Rachel Kushner: A Woman Up to No Good

Rachel Kushner
(photo: Gabby Laurent)

Rachel Kushner is the author of three acclaimed novels, Telex from Cuba, The Flamethrowers, and The Mars Room, as well as a book of short stories, The Strange Case of Rachel K, and The Hard Crowd: Essays 2000-2020. Creation Lake (Scribner, September 3, 2024) is a captivating novel about an American woman operating as an independent spy in France who finds herself questioning her own worldview.

Where did this novel begin for you?

First was the idea of a commune of young Parisians decamping to a remote part of southwestern France, where they struggle to farm on rocky soil, and are watched by the police. This is a milieu that, how shall I put it, is not at all unfamiliar to me, and I always thought would make a great novel.

Next was the area itself, based on real places I know well, that are rich with ancient caves, with traces of life going back half a million years. For a minute I toyed with writing a novel set in prehistoric times. The dialogue would be challenging! It became a kind of joke, a self-taunt, to write cave people into fiction. I ended up setting the book in modern times (roughly 2013), but with one of the characters thinking kind of lavishly about the past.

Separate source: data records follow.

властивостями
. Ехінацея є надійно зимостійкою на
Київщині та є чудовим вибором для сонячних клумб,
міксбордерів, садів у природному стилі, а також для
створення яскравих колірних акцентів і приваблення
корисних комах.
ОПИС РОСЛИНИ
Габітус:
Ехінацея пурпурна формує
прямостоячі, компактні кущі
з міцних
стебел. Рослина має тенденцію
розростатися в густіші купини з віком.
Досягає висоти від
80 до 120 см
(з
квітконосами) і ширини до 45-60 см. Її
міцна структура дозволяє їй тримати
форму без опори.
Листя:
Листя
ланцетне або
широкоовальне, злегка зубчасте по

So I had a setting: rural France, a fictional place based on areas I know intimately. I had a conflict: a group of activists who are on a collision course with French authorities. I had some ideas and themes about nomadism and cave dwellers and subversion.

But who would tell the story, and why?

Then it came to me: Several years back, a young environmental activist I didn't know personally, but who was connected to people I do know, was entrapped by a woman working undercover for the FBI. He ended up charged with arson and sabotage and got 20 years in federal prison. He served almost nine years before his lawyers were able to prove the entrapment and successfully overturn his conviction. The case, and the idea of this FBI informant, got under my skin and I thought, what kind of person ends up becoming an agent provocateur? Who is this sort of woman, and how does she think? Later, a somewhat similar situation unfolded involving some people I know personally: a guy in their political milieu, who presented himself as this leftist activist, was actually a U.K. undercover cop, surveilling my friends. When he was exposed, publicly, it turned out that he'd been having sexual relationships with women in leftist movements around Europe. It blew up into a major scandal. He was outed and had to disappear into the private sector, spying on people for multinational corporations and the like (he's probably still doing that now). The U.K. police have now been sued by several of the women that this undercover cop had relationships with. And this undercover cop himself has also sued the police, for "failing to protect him from falling in love."

I decided to write a novel from the perspective of one of these sorts of spies--invented, not based on either case that I know about. My character has already been kicked into the private sector--where there are no rules, no oversight, and she doesn't even quite know who her bosses are. She's a spy and a narc, a woman up to no good, if also caught up in forces that are larger than she is (as we all are).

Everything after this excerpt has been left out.